Surrealismus for Future

4. März 2023. Johan Simons löst ein, was er am Anfang seiner Bochumer Intendanz versprochen hat: Er macht den Klimawandel zum Thema – mit Luis Buñuels surrealistischer Parabel als Folie und einer bezwingenden kindlichen Stimme als Botin des Kommenden.

Von Max Florian Kühlem

Sandra Hüller in "Der Würgeengel", inszeniert von Johan Simons in Bochum © Armin Smailovic

4. März 2023. Ja, gut, das hier ist eine neue Zusammenarbeit von Johan Simons und Sandra Hüller, und irgendein wichtiger Theaterpreis ist bestimmt noch übrig, den man den beiden verleihen könnte. Aber wirklich interessant sind im Schauspielhaus Bochum an diesem Abend nicht unbedingt die Momente, wenn Sandra Hüller seufzt und stöhnt, sich windet, schreit oder Popsongs singt. Sondern die, in denen Mina Skrövset, ein kleines Mädchen mit großer Brille, auf die Bühne stapft und faszinierende Fakten aus der Natur präsentiert, die die Menschheit drauf und dran ist, zu zerstören.

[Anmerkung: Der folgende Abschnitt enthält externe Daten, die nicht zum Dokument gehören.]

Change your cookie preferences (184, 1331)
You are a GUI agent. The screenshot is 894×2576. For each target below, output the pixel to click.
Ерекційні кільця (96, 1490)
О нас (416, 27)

Auf Greta Thunbergs Spuren

Schon als Johan Simons 2018 als Intendant in Bochum antrat, nannte er den Klimawandel als ein Thema, das seine Intendanz sicher bestimmen werde. Kurz vor dem Start seiner ersten Saison hatte zum ersten Mal ein Schulmädchen mit dem Schild "Schulstreik für das Klima" vor dem Schwedischen Reichstag demonstriert. Am Tag der Premiere des "Würgeengels" ist aus Greta Thunbergs Protest längst die weltumspannende Bewegung Fridays For Future gewachsen, die am globalen Klimastreik-Tag auch in Bochum einen Demo-Zug mit mehreren tausend Menschen in der Nähe des Schauspielhauses vorbeiziehen lässt.

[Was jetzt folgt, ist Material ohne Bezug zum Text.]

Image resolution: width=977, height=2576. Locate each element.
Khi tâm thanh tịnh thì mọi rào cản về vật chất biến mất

Der Wuergeengel c Armin Smailovic 10 Kein Ausweg aus dem Klassenzimmer: Roman Kanonik, Anne Cathrin Buhtz, Marius Huth und Alexander Wertmann spielen Luis Buñuel © Armin Smailovic

Der Regisseur, der seine Bochumer Intendanz für ein grandioses Alterswerk nutzt, schafft es an genau diesem Tag endlich, ein wirkungsvolles Stück über den Klimawandel auf den Spielplan zu setzen, ohne dass der Begriff am Abend ein einziges Mal fallen würde. Ein bisschen erinnert das an das letzte Kapitel von W.G. Sebalds "Die Ringe des Saturn", in dem es scheinbar nur um den regelrechten Wahn des Seiden-Anbaus geht, dem Europa im 18. und 19. Jahrhundert verfallen war – aber eigentlich handelt es vom Holocaust.

Eine Gesellschaft in der Stagnation

"Der Würgeengel" ist also nur auf den ersten Blick eine Theater-Adaption von Luis Buñuels gleichnamigem, surrealistischem Filmklassiker aus dem Jahr 1962. Es geht um eine Abendgesellschaft, die nach einer Feier den Raum nicht verlassen kann beziehungsweise, wie es im Programmheft formuliert ist, "den Absprung nicht findet". Denn es gibt kein offensichtliches Hindernis im Außen, die Menschen halten sich selbst für außerstande, die Schwelle zu übertreten, einen Übergang zu schaffen, eine Veränderung herbeizuführen.

Diese Situation ist aus sich selbst heraus schon ein treffendes Bild für die heutige Gesellschaft, die die Fakten über die zerstörerische Kraft ihrer Form des Lebens und Wirtschaftens ziemlich klar vor sich liegen hat, aber den Übergang scheut, aus Angst vor Veränderung erstarrt. Da hätte es nicht unbedingt noch ein Klassenzimmer als Bühnenbild (Johannes Schütz) gebraucht.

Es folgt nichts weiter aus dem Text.